After more than an hour of waiting the investigator apologized to us and said that although there had been no reason for bringing us in for questioning, they wanted to protect us from the settlers. (Is that the reason they kept us there for a very long time and didn't release us at once? I wonder.) I had wanted to talk with Simcha, the security coordinator, but he had disappeared.

It turns out that he had been overcome by embarrassment when, behind my back, my son Amit said to him: Give yourself a medal for having saved the homeland from a bereaved father and good Jews who tried to rescue donkeys from an unnecessary incident.

In the evening, our hosts phoned and related that a drunken settler had rampaged on their land, but other settlers had extricated him from there even before the police arrived.

I assume that we will be going back there in order to try to help with the little we can, and also perhaps to reduce the flames of baseless hatred among our people.
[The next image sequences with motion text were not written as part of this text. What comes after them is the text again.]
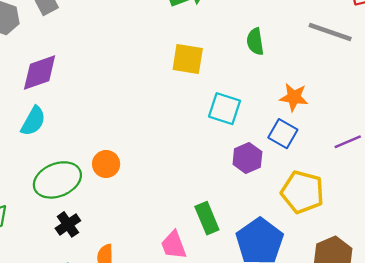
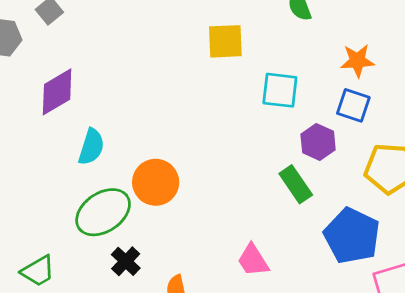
cyan semicircle: (33, 121) -> (91, 147), moved
orange circle: (106, 164) -> (156, 182), size x1.4
green rectangle: (207, 218) -> (296, 184), moved

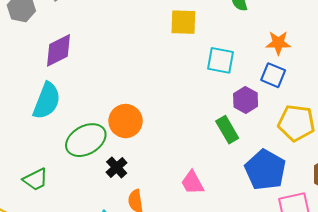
cyan semicircle: (91, 147) -> (47, 101), moved, size x1.4
black cross: (126, 261) -> (117, 167), moved

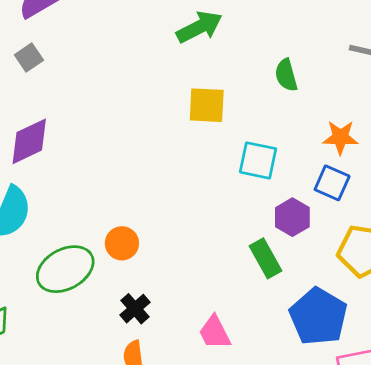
orange circle: (126, 121) -> (122, 243), size x0.7
black cross: (117, 167) -> (135, 309), moved

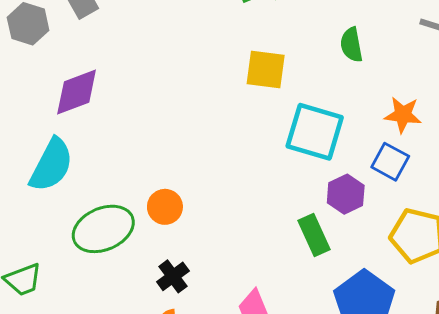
cyan square: (258, 160) -> (315, 132), size x1.4

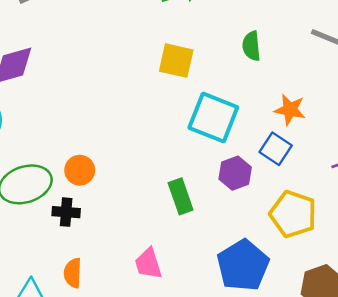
green rectangle: (314, 235) -> (181, 196), moved
black cross: (173, 276) -> (66, 212), moved, turned 36

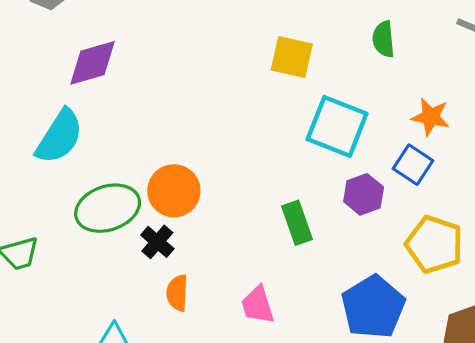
orange circle: (80, 170) -> (174, 191), size x1.4
black cross: (66, 212) -> (157, 242), turned 36
orange semicircle: (73, 273) -> (177, 293), moved

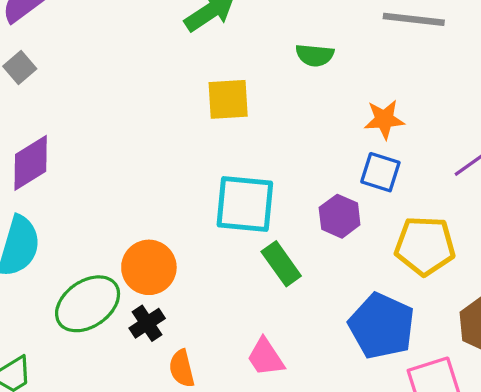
green semicircle: (383, 39) -> (315, 55), turned -63
cyan square: (337, 126) -> (245, 204), moved
black cross: (157, 242) -> (147, 323), turned 32

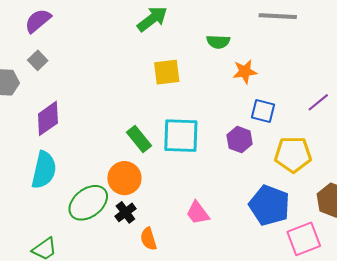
orange star: (384, 119) -> (245, 72), moved
green rectangle: (281, 264) -> (139, 139), moved
pink trapezoid: (266, 357) -> (198, 213), moved

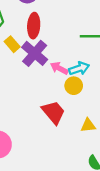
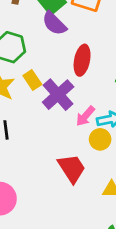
red ellipse: (34, 26) -> (82, 60), moved
pink arrow: (59, 68) -> (85, 116), turned -84

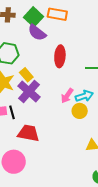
purple cross: (58, 95) -> (29, 92), moved
red trapezoid: (72, 168) -> (28, 133), moved, turned -40

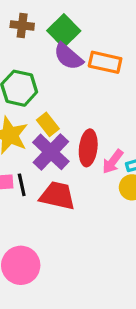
orange rectangle: (57, 14) -> (105, 62), moved
red ellipse: (60, 56) -> (88, 148), moved
red trapezoid: (28, 133) -> (57, 196), moved

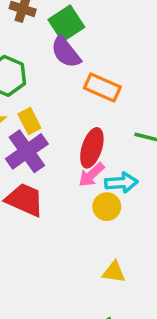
orange rectangle: (105, 62) -> (102, 88), moved
red ellipse: (88, 148) -> (92, 148), moved

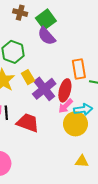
orange rectangle: (102, 88) -> (79, 69), moved, turned 60
purple cross: (27, 151) -> (44, 89), moved
yellow circle: (107, 207) -> (75, 124), size x1.5

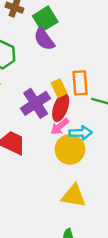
yellow rectangle: (28, 77) -> (59, 88), moved
yellow triangle: (82, 161) -> (74, 196), size x1.5

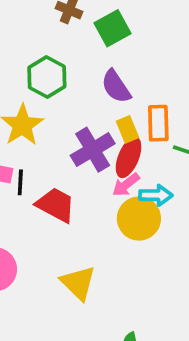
purple semicircle: (44, 39) -> (116, 86), moved
yellow triangle: (74, 196) -> (78, 283), moved, turned 32

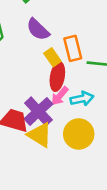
purple cross: (93, 150) -> (38, 111), moved
yellow circle: (139, 219) -> (79, 134), moved
yellow triangle: (78, 283) -> (40, 135), moved

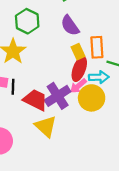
cyan arrow: (82, 99) -> (99, 77), moved
yellow circle: (79, 134) -> (92, 98), moved
yellow triangle: (40, 135) -> (46, 126), moved

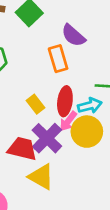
purple semicircle: (70, 26) -> (73, 35), moved
orange rectangle: (97, 47) -> (58, 59), moved
yellow rectangle: (78, 52) -> (35, 104), moved

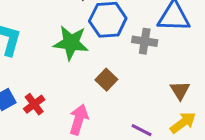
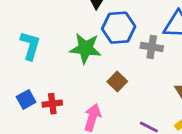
red cross: (34, 104) -> (52, 104), turned 30

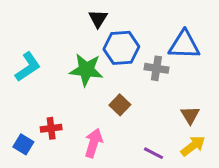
cyan L-shape: (30, 46) -> (28, 67), turned 40
blue square: (26, 99) -> (23, 144), moved, turned -30

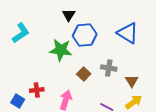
blue triangle: (184, 45) -> (128, 33), turned 30
cyan L-shape: (28, 67) -> (21, 33), moved
gray cross: (156, 68) -> (109, 68), moved

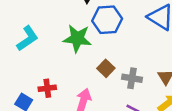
cyan L-shape: (21, 33) -> (27, 38), moved
gray cross: (109, 68) -> (132, 78), moved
For what alternative have we? Perhaps if we do this with all our souls, with all our hearts and with all our might, with our religious friends and our friends who are not religious, we will succeed in preventing the third destruction.

The author is the father of Tom Kitain, an IDF soldier killed in the 1997 helicopter disaster, an activist in the Forum of Bereaved Israeli-Palestinian Families and a member of the Neveh Shalom Jewish-Arab community.